Python Questions - July 25, 2015

Rob Gaddi rgaddi at technologyhighland.invalid
Tue Jul 28 14:46:30 EDT 2015


On Tue, 28 Jul 2015 17:45:00 +0100, BartC wrote:

> On 28/07/2015 17:12, Steven D'Aprano wrote:
>> On Tue, 28 Jul 2015 07:46 pm, BartC wrote:
>>
>>> (I'm still reeling from the size of that Anaconda download. Apparently
>>> it contains a whole bunch of stuff, nothing to do with numpy, that I
>>> don't need. But one of the listed packages was 'libffi', which is
>>> puzzling. This library lets a C-like language call functions with
>>> runtime-determined argument types. How would that be used in Python?)
>>
>> https://en.wikipedia.org/wiki/Libffi
> 
> Yes, I know (I was looking at it myself a few days ago for another
> project). But while it might be used for implementing some of Python's
> internals, I was wondering what it was doing in a user-level set of
> libraries, given that it's mostly a bunch of C code.
> 
> Perhaps they were just padding the list to make it look more impressive.

It underpins the ctypes implementation, which is neither here nor there.

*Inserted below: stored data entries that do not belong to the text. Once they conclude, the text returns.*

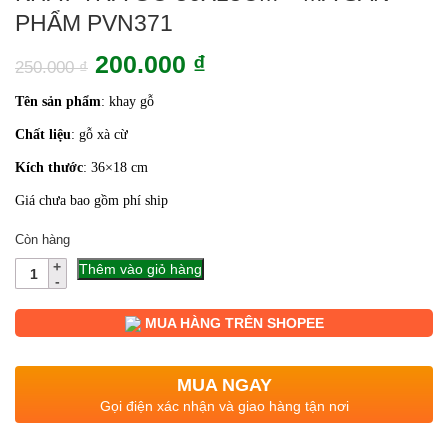
PHẨM PVN371
Giá
Giá
200.000
₫
250.000
₫
gốc
hiện
Tên sản phẩm
: khay gỗ
là:
tại
Chất liệu
: gỗ xà cừ
250.000 ₫.
là:
Kích thước
: 36×18
cm
200.000 ₫.
Giá chưa bao gồm phí ship
Còn hàng
Số
Thêm vào giỏ hàng
lượng
MUA HÀNG TRÊN SHOPEE
MUA NGAY
Gọi điện xác nhận và giao hàng tận nơi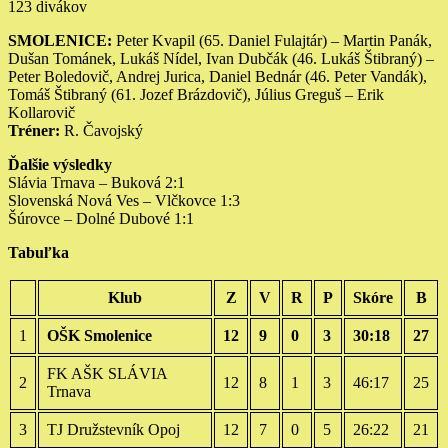
123 divákov
SMOLENICE:
Peter Kvapil (65. Daniel Fulajtár) – Martin Panák,
Dušan Tománek, Lukáš Nídel, Ivan Dubčák (46. Lukáš Štibraný) –
Peter Boledovič, Andrej Jurica, Daniel Bednár (46. Peter Vandák),
Tomáš Štibraný (61. Jozef Brázdovič), Július Greguš – Erik
Kollarovič
Tréner:
R. Čavojský
Ďalšie výsledky
Slávia Trnava – Buková 2:1
Slovenská Nová Ves – Vlčkovce 1:3
Šúrovce – Dolné Dubové 1:1
Tabuľka
Klub
Z
V
R
P
Skóre
B
1
OŠK Smolenice
12
9
0
3
30:18
27
FK AŠK SLÁVIA
2
12
8
1
3
46:17
25
Trnava
3
TJ Družstevník Opoj
12
7
0
5
26:22
21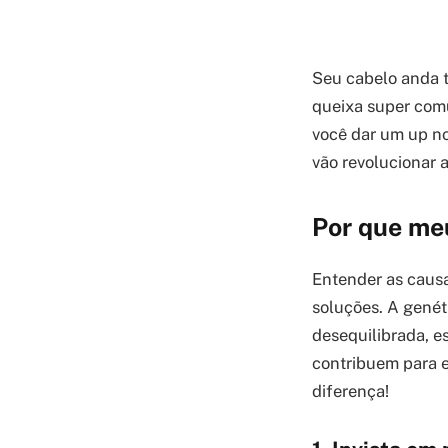
Seu cabelo anda t
queixa super co
você dar um up no
vão revolucionar 
Por que meu
Entender as causa
soluções. A genét
desequilibrada, e
contribuem para 
diferença!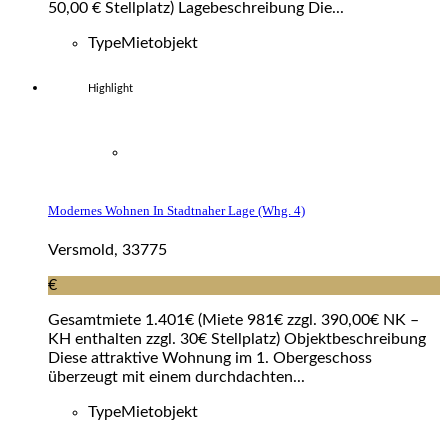
50,00 € Stellplatz) Lagebeschreibung Die...
Type
Mietobjekt
Highlight
Modernes Wohnen In Stadtnaher Lage (whg. 4)
Versmold, 33775
€
Gesamtmiete 1.401€ (Miete 981€ zzgl. 390,00€ NK –
KH enthalten zzgl. 30€ Stellplatz) Objektbeschreibung
Diese attraktive Wohnung im 1. Obergeschoss
überzeugt mit einem durchdachten...
Type
Mietobjekt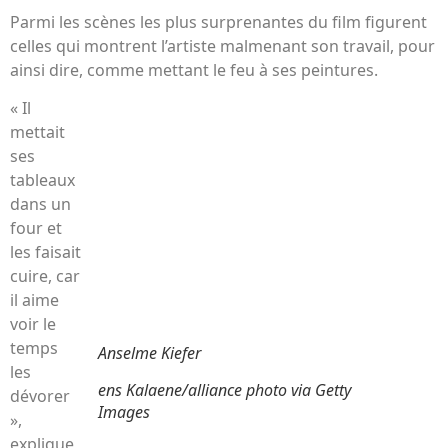
Parmi les scènes les plus surprenantes du film figurent
celles qui montrent l’artiste malmenant son travail, pour
ainsi dire, comme mettant le feu à ses peintures.
« Il
mettait
ses
tableaux
dans un
four et
les faisait
cuire, car
il aime
voir le
temps
Anselme Kiefer
les
ens Kalaene/alliance photo via Getty
dévorer
Images
»,
explique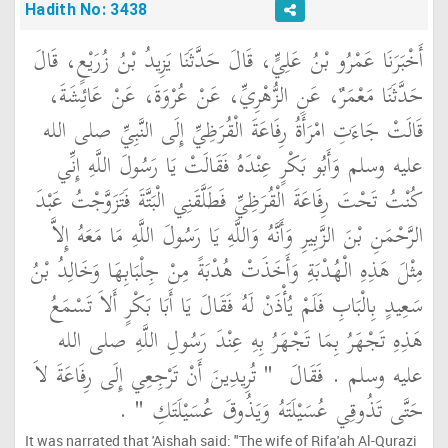
Hadith No: 3438
أَخْبَرَنَا عَمْرُو بْنُ عَلِيٍّ، قَالَ حَدَّثَنَا يَزِيدُ بْنُ زُرَيْعٍ، قَالَ
حَدَّثَنَا مَعْمَرٌ، عَنِ الزُّهْرِيِّ، عَنْ عُرْوَةَ، عَنْ عَائِشَةَ،
قَالَتْ جَاءَتِ امْرَأَةُ رِفَاعَةَ الْقُرَظِيِّ إِلَى النَّبِيِّ صلى الله
عليه وسلم وَأَبُو بَكْرٍ عِنْدَهُ فَقَالَتْ يَا رَسُولَ اللَّهِ إِنِّي
كُنْتُ تَحْتَ رِفَاعَةَ الْقُرَظِيِّ فَطَلَّقَنِي الْبَتَّةَ فَتَزَوَّجْتُ عَبْدَ
الرَّحْمَنِ بْنَ الزَّبِيرِ وَأَنَّهُ وَاللَّهِ يَا رَسُولَ اللَّهِ مَا مَعَهُ إِلاَّ
مِثْلَ هَذِهِ الْهُدْبَةِ وَأَخَذَتْ هُدْبَةً مِنْ جِلْبَابِهَا وَخَالِدُ بْنُ
سَعِيدٍ بِالْبَابِ فَلَمْ يُأْذَنْ لَهُ فَقَالَ يَا أَبَا بَكْرٍ أَلاَ تَسْمَعُ
هَذِهِ تَجْهَرُ بِمَا تَجْهَرُ بِهِ عِنْدَ رَسُولِ اللَّهِ صلى الله
عليه وسلم ‏.‏ فَقَالَ ‏
"‏ تُرِيدِينَ أَنْ تَرْجِعِي إِلَى رِفَاعَةَ لاَ
حَتَّى تَذُوقِي عُسَيْلَتَهُ وَيَذُوقَ عُسَيْلَتَكِ ‏"
‏ ‏.‏
It was narrated that 'Aishah said: "The wife of Rifa'ah Al-Qurazi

If I remember right, numpy does dynamic loading of one of a couple 
different (FORTRAN?) algebra libraries depending on which ones it can 
find installed.  That would be a pretty clear use case for libffi.

-- 
Rob Gaddi, Highland Technology -- www.highlandtechnology.com
Email address domain is currently out of order.  See above to fix.